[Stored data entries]
= Beginning of Section =

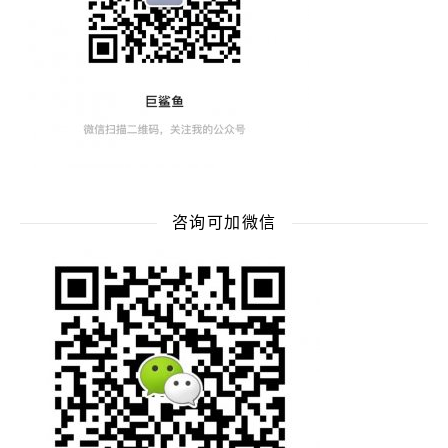
咨询可加微信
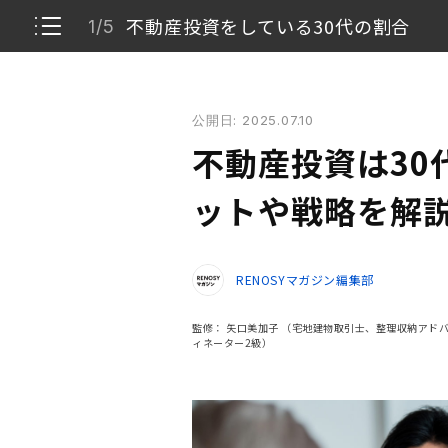
不動産投資をしている30代の割合
1/5
不動産投資は30代におすすめ？ 始めるメリットや戦
公開日: 2025.07.10
不動産投資をしている30代の割合
1/5
不動産投資は30
30代が不動産投資を始めるメリット
2/5
ットや戦略を解
30代が不動産投資を始めるデメリット・注意点
3/5
RENOSYマガジン編集部
30代が不動産投資を成功させるポイントを4つ
4/5
監修：
矢口美加子
（宅地建物取引士、整理収納アドバ
30代から不動産投資を始めて早めに資産を形成
ィネーター2級）
5/5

= End of Section =

### WORK REQUIRED
Exact copy, no pictures: reproduce every entry shown above.

### ANSWER SPACE
咨询可加微信
不動産投資をしている30代の割合
1/5
不動産投資は30代におすすめ？ 始めるメリットや戦
公開日: 2025.07.10
不動産投資をしている30代の割合
1/5
不動産投資は30
30代が不動産投資を始めるメリット
2/5
ットや戦略を解
30代が不動産投資を始めるデメリット・注意点
3/5
RENOSYマガジン編集部
30代が不動産投資を成功させるポイントを4つ
4/5
監修：
矢口美加子
（宅地建物取引士、整理収納アドバ
30代から不動産投資を始めて早めに資産を形成
ィネーター2級）
5/5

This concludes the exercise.